Standardized tests alone are not an authentic assessment of learning.  Suppose you are heading to your doctor for your annual health assessment.  The month before you go you make certain lifestyle changes because you are overweight and your insurance company mandates a certain healthy weight to which you and your doctor are held accountable.  In order to hit the mark for your weight target you engage in unhealthy habits such as taking diet pills, or you engage in dangerous unhealthy behavior such as purging or other eating disorders.  As a result, on “test day” you have achieved the benchmark of health.  When in reality you are dangerously unhealthy, even more so than before you began to change your less harmful lifestyle.  But the problem herein is that your doctor is paid according to how many of his patients weighed in at the target weight.  The punishment for both doctor and patient is in the choosing of one narrow measurement by the insurance company that does not aid in the attainment of good health.  It is, in fact, detrimental to it.  So how is it beneficial to our students, schools, and teachers to prepare for a test that does not authentically evaluate learning or teacher performance?

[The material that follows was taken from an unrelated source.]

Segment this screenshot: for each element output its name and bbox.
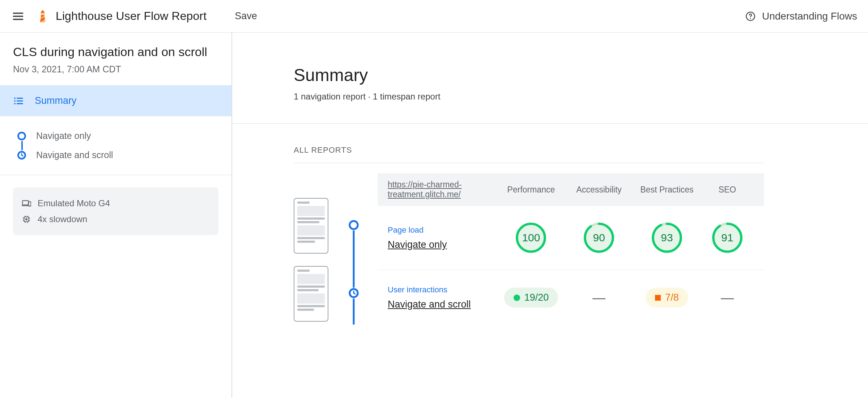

All research supports the danger of this approach.  On standardized tests all test takers answer the same questions under same conditions usually in a multiple-choice format.  These tests reward quick answers to superficial questions.  They do not measure accurately critical or creative thinking.  It encourages outdated methods of instruction as well as a decline in learning and grade retention.  Are there better ways we can evaluate student achievement and ability?  Of course!  Through teacher observation, documentation of student work, and performance-based assessment all of which involve the direct evaluation of real learning, provide useful material to teachers, parents, and the public.  Why would you, our State lawmakers on education evaluate our children, schools, and teachers in this manner when it is proven that this “health assessment” of them does not work?

The harmful effects to education are compounded tenfold by making tests “high stakes” and is counterproductive to excellence in education.   The Educational Testing Service’s Policy Information Center has stated, “Value Added Measure results should not serve as the sole or principal basis for making consequential decisions about teachers.”  Standardized testing should not in any form or circumstance be used as a basis for teacher evaluation.  It is an unproven method of evaluation.  This method of teacher evaluation is harmful at all levels of education.  It harms school districts, it harms teachers, and most importantly it harms student learning.  An approach to education, such as this, forces teachers to “teach to the test” and alter their curriculum rather than develop critical thinking and deep conceptual understanding in the classroom. There is no gain in long-term learning.

The adverse effects of dependence on standardized testing have been documented.  For example: the slow-down in math (especially in grade 4) was pronounced, the rate of gain slowed even more after 2007, in three of four grades/tests the scores for students with disabilities flattened or declined.  As a former Special Education Paraprofessional this is appalling.  You can see the proof here http://www.fairtest.org/independent-test-results-show-nclb-fails.  These few facts are only some of the negative results of standardized testing.

It’s mind-boggling how the State of Ohio has failed our students and schools.  As a member of this community, a citizen of the State of Ohio, and as a mother, I implore you, to find a solution to standardized testing that will better our students, teachers, and school districts.  I beseech you to grant our teachers a chance to make an impact on the long-term learning of our students without the constraint of unrealistic and ineffective standardized testing.

As said by my youngest daughter Rachel’s 6th grade math teacher, Scott Giomini, “In the relentless pursuit of education.”